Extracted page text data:
-=-=-

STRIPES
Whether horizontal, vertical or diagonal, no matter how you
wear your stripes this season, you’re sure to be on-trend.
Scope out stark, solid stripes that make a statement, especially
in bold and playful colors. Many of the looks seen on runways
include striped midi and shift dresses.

-=-=-

Problem details: Now write the data shown above out again, word for word.

Exercise output:
STRIPES
Whether horizontal, vertical or diagonal, no matter how you
wear your stripes this season, you’re sure to be on-trend.
Scope out stark, solid stripes that make a statement, especially
in bold and playful colors. Many of the looks seen on runways
include striped midi and shift dresses.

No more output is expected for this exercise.